The technology underlying ARIES can choose and assemble the most appropriate data and model components according to scale, detail, and availability of data. For example, in data-poor contexts, the system adopts Bayesian belief network models that approximate the likely outcomes of physical processes through causal paths and correlations learned from data in comparable contexts. When data is available, the system adopts spatially explicit dynamic models of different processes. This scaled complexity approach allows best response and explicit communication of uncertainty in diverse contexts. The technology is networked and distributed so that data and models can be served from any node connected to the ARIES semantic web. While most of the global dataset will be served, for default analysis, from the Basque nodes and physical infrastructure, the network is set to grow in a decentralized fashion whereby local and regional data authorities (e.g. National Statistical Offices) can put online and manage their own nodes. Further development and scaling up of ARIES and its components are foreseen partially subjected to IKUR support (upgrade capacity to support users worldwide is scale up to 3,000 users by 2023 and by 10,000 users by 2026; and yearly training courses for national and international students).
Activity 5.2. Bridging disciplines: from biophysical to social through agriculture and food security.
The investigation on social agents is synergic with many integrated scenarios developed in other outcomes. In order to link data and models produced by other communities (such as agricultural, hydrological, pedological and geological) ARIES uses an approach driven by semantics that enables the annotation of data and models of diverse provenance (non-semantic resources) through a declarative language and logical expressions (i.e. ontologies) that can be understood by machines while reusing endorsed vocabularies and terminologies from recognized institutions.

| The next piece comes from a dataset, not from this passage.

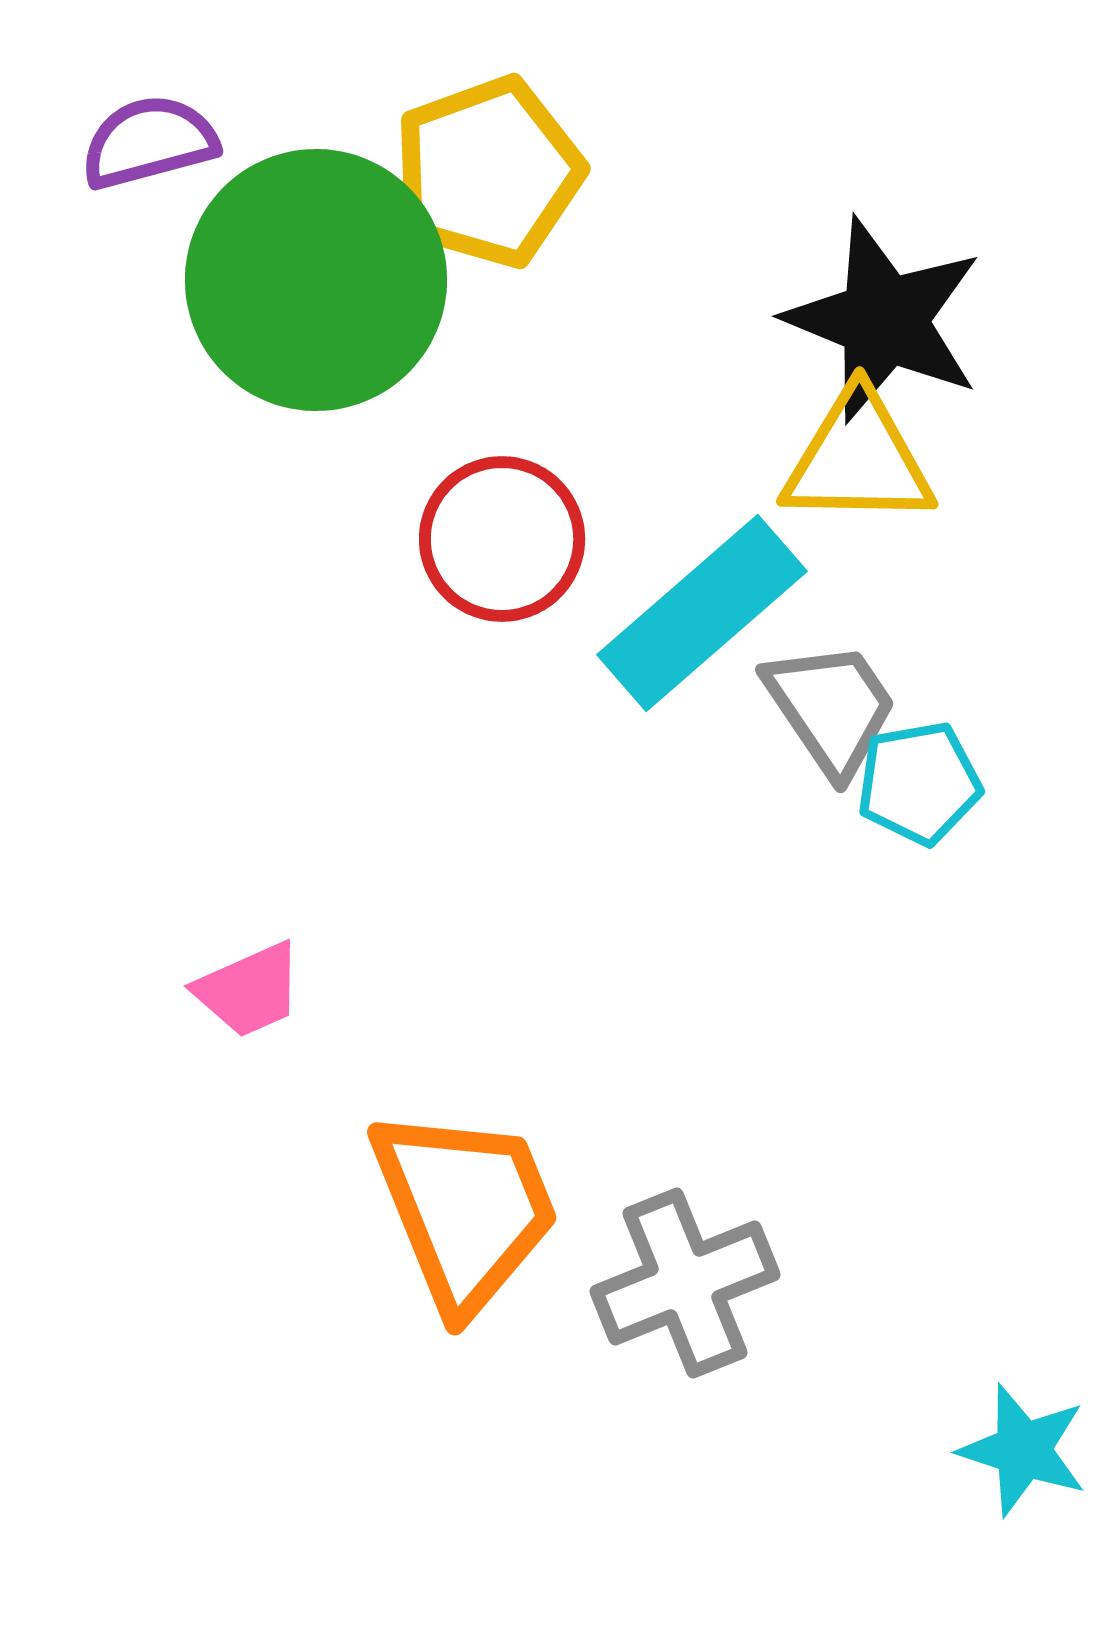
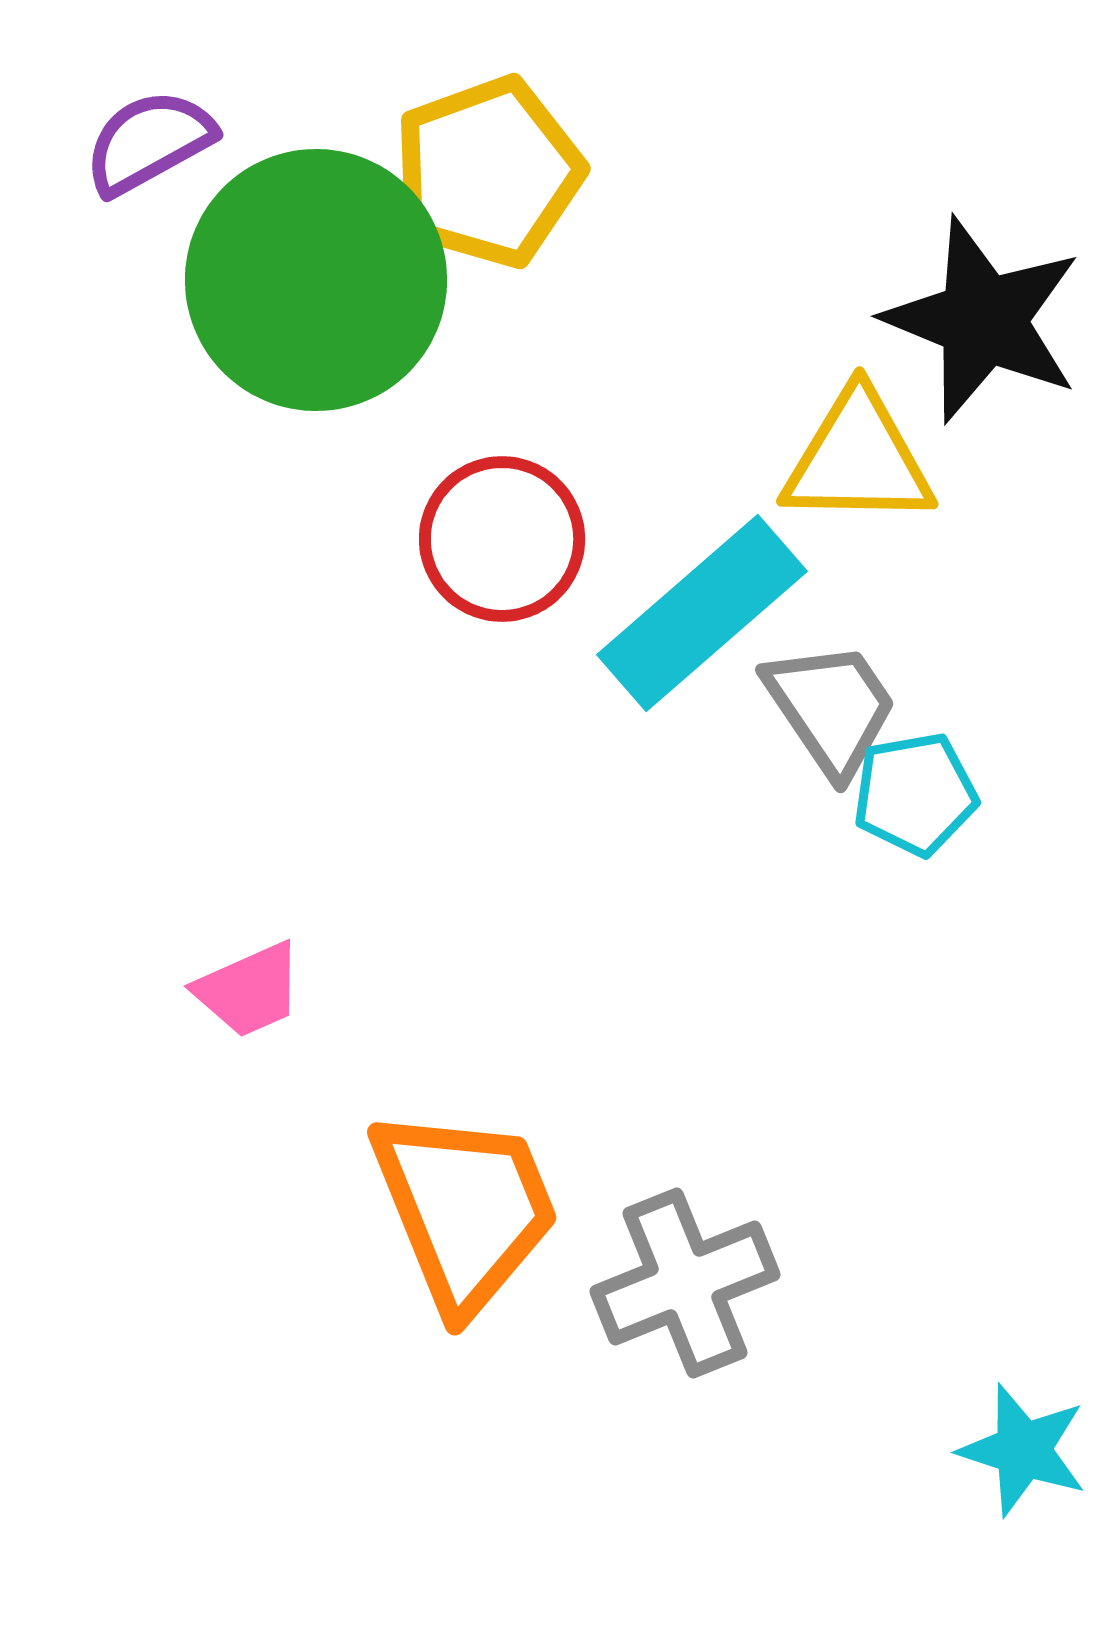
purple semicircle: rotated 14 degrees counterclockwise
black star: moved 99 px right
cyan pentagon: moved 4 px left, 11 px down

In such way resources become Findable, Accessible, Interoperable andReusable (FAIR) through purely logical queries, which resolve into integrated models through machine reasoning and logical inference. Negotiating effective translation of terminologies and continued interoperability is a crucial prerequisite to developing any effective trans-disciplinary project. The planned modelling applications include further understanding of soil-hydrology-vegetation -livestock interactions, for the management of agro-silvopastoral systems in collaboration with RL3.
Activity 5.3. Bridging scales: from process detail and agent behaviour to economic and policy instruments.
Focusing on both, the biophysical mechanisms of ecosystem service provision, the socioeconomic drivers of their change and their implications for human well-being, requires integrating scales from local, through regional decision-making, to the country-level accounting of natural capital, which ultimately impacts the global economic system. Case studies for ARIES often cut across wide scale spans in space and time. Such activities have prompted the development of scale-aware methods and automatic scaling of models, with explicit account of the resulting uncertainties. Techniques such as Multiple Criteria Analysis have also been integrated into ARIES to provide rapid and easily communicable analysis and visualization of stakeholder priorities and potential conflicts over alternative goals at different scales. These instruments will allow the investigation of scaling trade-offs, such as those between short-term increase in provisioning services, and the long-term loss of regulating ones (e.g. flood risk). One case study that will be tackled is the modelling of human migration as consequence of environmental change, using machine learning and agent-based modelling techniques (Led by Stefano Balbi).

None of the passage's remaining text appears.